# DATA EXCERPTS:
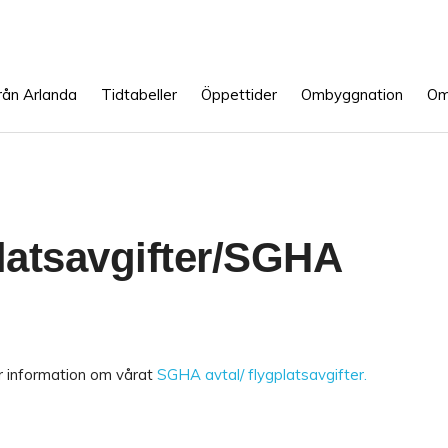
rån Arlanda
Tidtabeller
Öppettider
Ombyggnation
Om
latsavgifter/SGHA
r information om vårat
SGHA avtal/ flygplatsavgifter
.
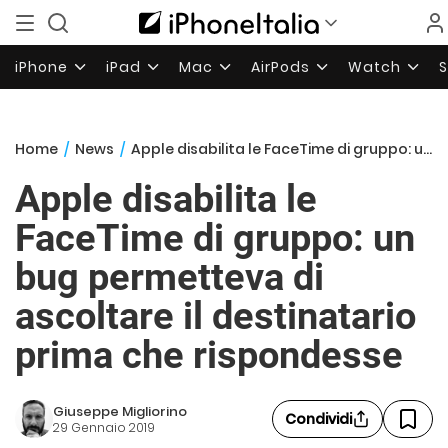
iPhone
iPad
Mac
AirPods
Watch
Home
/
News
/
Apple disabilita le FaceTime di gruppo: un bug permetteva di ascoltare il destinatario prima che rispondesse
Apple disabilita le
FaceTime di gruppo: un
bug permetteva di
ascoltare il destinatario
prima che rispondesse
Giuseppe Migliorino
Condividi
29 Gennaio 2019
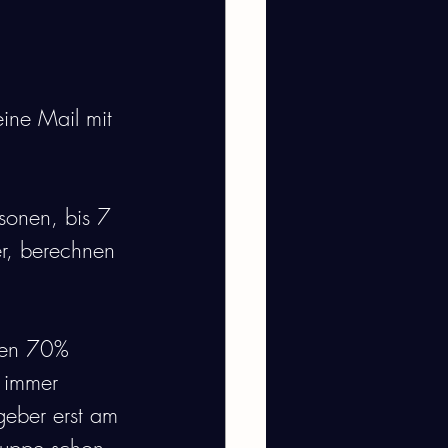
eine Mail mit 
sonen, bis 7 
er, berechnen 
den 70% 
n immer 
eber erst am 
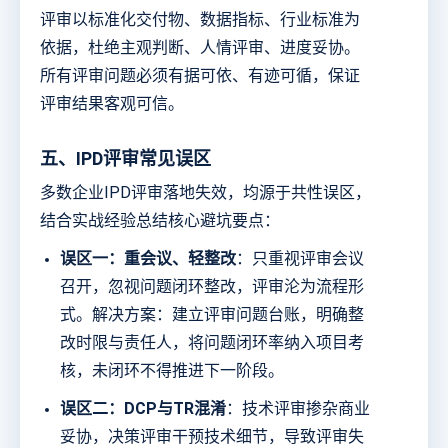
评审以标准化交付物、数据指标、行业标准为
依据，杜绝主观判断、人情评审、进度妥协。
所有评审问题必须有据可依、有迹可循，保证
评审结果客观可信。
五、IPD评审常见误区
多数企业IPD评审落地失效，均源于共性误区，
结合实战经验总结核心避坑要点：
误区一：重会议、轻整改
：只重视评审会议
召开，忽视问题闭环整改，评审沦为流程形
式。解决方案：建立评审问题台账，明确整
改时限与责任人，将问题闭环率纳入项目考
核，未闭环不得推进下一阶段。
误区二：DCP与TR混淆
：技术评审掺杂商业
妥协，决策评审干预技术细节，导致评审失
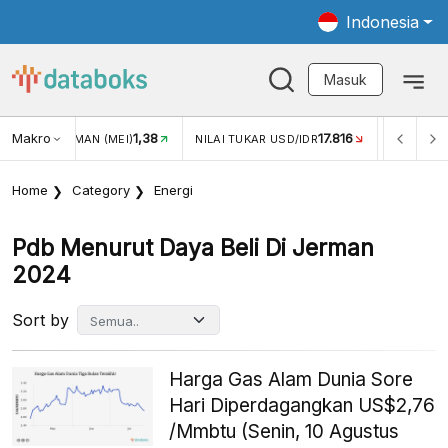
Indonesia
Masuk
1,38
Makro
17.816
2,88%
)
NILAI TUKAR USD/IDR
INFLASI YOY (JUL)
Home
Category
Energi
Pdb Menurut Daya Beli Di Jerman
2024
Sort by
Harga Gas Alam Dunia Sore
Hari Diperdagangkan US$2,76
/Mmbtu (Senin, 10 Agustus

# YOUR GOAL:
Select and copy every line from the records that includes the word "Apple".

# ANSWER AREA:
Apple disabilita le FaceTime di gruppo: un bug permetteva di ascoltare il destinatario prima che rispondesse
Apple disabilita le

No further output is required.